**WHAT YOU SHOULD DO**
Only the text of the records, copied exactly, is wanted; no pictures.

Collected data
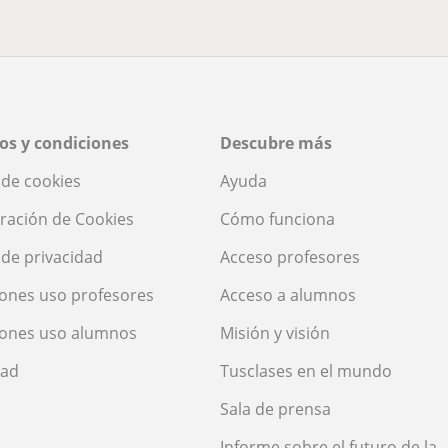
os y condiciones
Descubre más
a de cookies
Ayuda
ración de Cookies
Cómo funciona
a de privacidad
Acceso profesores
ones uso profesores
Acceso a alumnos
iones uso alumnos
Misión y visión
dad
Tusclases en el mundo
Sala de prensa
Informe sobre el futuro de la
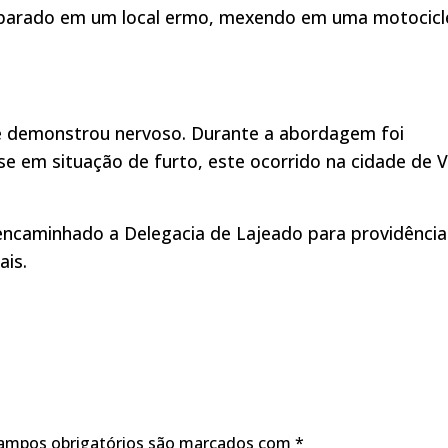
ito parado em um local ermo, mexendo em uma motocicl
 se demonstrou nervoso. Durante a abordagem foi
e em situação de furto, este ocorrido na cidade de 
 encaminhado a Delegacia de Lajeado para providência
ais.
ampos obrigatórios são marcados com
*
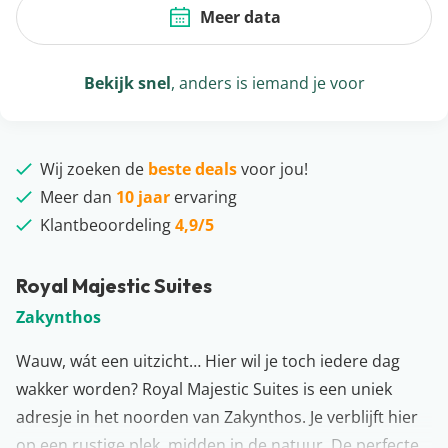
Meer data
Bekijk snel
, anders is iemand je voor
Wij zoeken de
beste deals
voor jou!
Meer dan
10 jaar
ervaring
Klantbeoordeling
4,9/5
Royal Majestic Suites
Zakynthos
Wauw, wát een uitzicht… Hier wil je toch iedere dag
wakker worden? Royal Majestic Suites is een uniek
adresje in het noorden van Zakynthos. Je verblijft hier
op een rustige plek, midden in de natuur. De perfecte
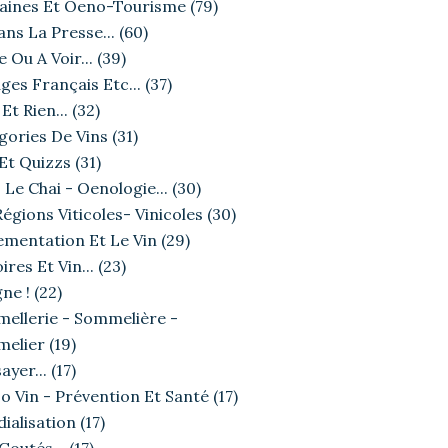
ines Et Oeno-Tourisme
(79)
ans La Presse...
(60)
e Ou A Voir...
(39)
ges Français Etc...
(37)
Et Rien...
(32)
gories De Vins
(31)
 Et Quizzs
(31)
 Le Chai - Oenologie...
(30)
égions Viticoles- Vinicoles
(30)
ementation Et Le Vin
(29)
ires Et Vin...
(23)
ne !
(22)
ellerie - Sommelière -
elier
(19)
ayer...
(17)
o Vin - Prévention Et Santé
(17)
ialisation
(17)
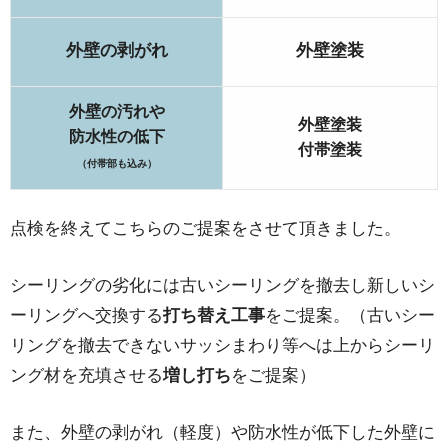
外壁の剥がれ
外壁塗装
外壁の汚れや
外壁塗装
防水性の低下
付帯塗装
（付帯部も込み）
点検を終えてこちらのご提案をさせて頂きました。
シーリングの劣化には古いシーリングを撤去し新しいシ
ーリングへ交換する
打ち替え工事
をご提案。（古いシー
リングを撤去できないサッシまわり等へは上からシーリ
ング材を充填させる
増し打ち
をご提案）
また、外壁の剥がれ（軽度）や防水性が低下した外壁に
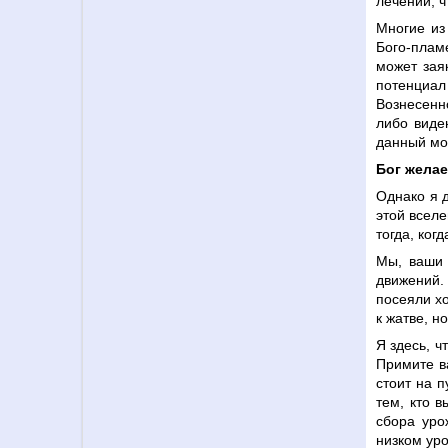
лечении, ч
Многие из
Бого-плам
может зая
потенциа
Вознесенн
либо виде
данный мо
Бог желае
Однако я д
этой вселе
тогда, ког
Мы, ваши 
движений.
посеяли хо
к жатве, н
Я здесь, ч
Примите ва
стоит на п
тем, кто 
сбора уро
низком уро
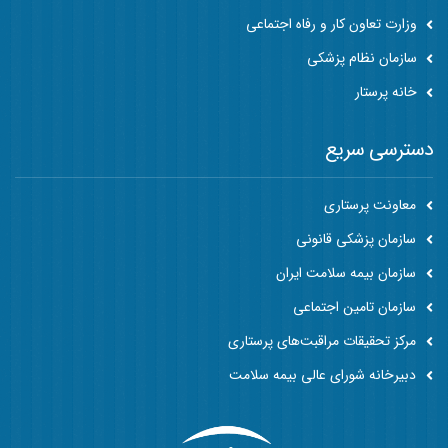
وزارت تعاون کار و رفاه اجتماعی
سازمان نظام پزشکی
خانه پرستار
دسترسی سریع
معاونت پرستاری
سازمان پزشکی قانونی
سازمان بیمه سلامت ایران
سازمان تامین اجتماعی
مرکز تحقیقات مراقبت‌های پرستاری
دبیرخانه شورای عالی بیمه سلامت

**TASK ANSWER**
os y condiciones
Descubre más
a de cookies
Ayuda
ración de Cookies
Cómo funciona
a de privacidad
Acceso profesores
ones uso profesores
Acceso a alumnos
iones uso alumnos
Misión y visión
dad
Tusclases en el mundo
Sala de prensa
Informe sobre el futuro de la
ito parado em um local ermo, mexendo em uma motocicl
 se demonstrou nervoso. Durante a abordagem foi
e em situação de furto, este ocorrido na cidade de 
 encaminhado a Delegacia de Lajeado para providência
ais.
ampos obrigatórios são marcados com
*
Meer data
Bekijk snel
, anders is iemand je voor
Wij zoeken de
beste deals
voor jou!
Meer dan
10 jaar
ervaring
Klantbeoordeling
4,9/5
Royal Majestic Suites
Zakynthos
Wauw, wát een uitzicht… Hier wil je toch iedere dag
wakker worden? Royal Majestic Suites is een uniek
adresje in het noorden van Zakynthos. Je verblijft hier
op een rustige plek, midden in de natuur. De perfecte
ines Et Oeno-Tourisme
(79)
ans La Presse...
(60)
e Ou A Voir...
(39)
ges Français Etc...
(37)
Et Rien...
(32)
gories De Vins
(31)
 Et Quizzs
(31)
 Le Chai - Oenologie...
(30)
égions Viticoles- Vinicoles
(30)
ementation Et Le Vin
(29)
ires Et Vin...
(23)
ne !
(22)
ellerie - Sommelière -
elier
(19)
ayer...
(17)
o Vin - Prévention Et Santé
(17)
ialisation
(17)
外壁の剥がれ
外壁塗装
外壁の汚れや
外壁塗装
防水性の低下
付帯塗装
（付帯部も込み）
点検を終えてこちらのご提案をさせて頂きました。
シーリングの劣化には古いシーリングを撤去し新しいシ
ーリングへ交換する
打ち替え工事
をご提案。（古いシー
リングを撤去できないサッシまわり等へは上からシーリ
ング材を充填させる
増し打ち
をご提案）
また、外壁の剥がれ（軽度）や防水性が低下した外壁に
лечении, ч
Многие из
Бого-плам
может зая
потенциа
Вознесенн
либо виде
данный мо
Бог желае
Однако я д
этой вселе
тогда, ког
Мы, ваши 
движений.
посеяли хо
к жатве, н
Я здесь, ч
Примите ва
стоит на п
тем, кто 
сбора уро
низком уро
وزارت تعاون کار و رفاه اجتماعی
سازمان نظام پزشکی
خانه پرستار
دسترسی سریع
معاونت پرستاری
سازمان پزشکی قانونی
سازمان بیمه سلامت ایران
سازمان تامین اجتماعی
مرکز تحقیقات مراقبت‌های پرستاری
دبیرخانه شورای عالی بیمه سلامت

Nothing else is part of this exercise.